- **WHAT YOU NEED TO DO**:
Would you please report how many lines of the listing contain "ΜΗΤΕΡΑ"? Reply with that number only.

******

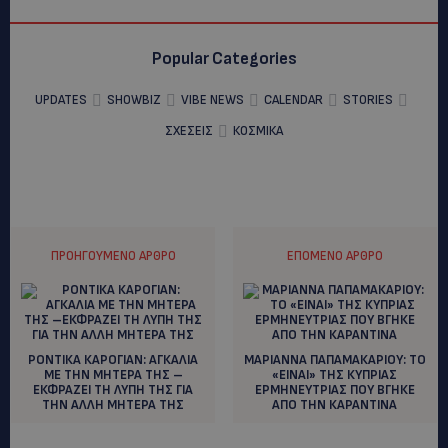
Popular Categories
UPDATES
SHOWBIZ
VIBE NEWS
CALENDAR
STORIES
ΣΧΕΣΕΙΣ
ΚΟΣΜΙΚΑ
ΠΡΟΗΓΟΎΜΕΝΟ ΆΡΘΡΟ
ΕΠΌΜΕΝΟ ΆΡΘΡΟ
ΡΟΝΤΙΚΑ ΚΑΡΟΓΙΑΝ: AΓΚΑΛΙΑ
ΜΑΡΙΑΝΝΑ ΠΑΠΑΜΑΚΑΡΙΟΥ: ΤΟ
ΜΕ ΤΗΝ ΜΗΤΕΡΑ ΤΗΣ –
«ΕΙΝΑΙ» ΤΗΣ ΚΥΠΡΙΑΣ
ΕΚΦΡΑΖΕΙ ΤΗ ΛΥΠΗ ΤΗΣ ΓΙΑ
ΕΡΜΗΝΕΥΤΡΙΑΣ ΠΟΥ ΒΓΗΚΕ
ΤΗΝ ΑΛΛΗ ΜΗΤΕΡΑ ΤΗΣ
ΑΠΟ ΤΗΝ ΚΑΡΑΝΤΙΝΑ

******

- **ANSWER TO THE EXERCISE**:
2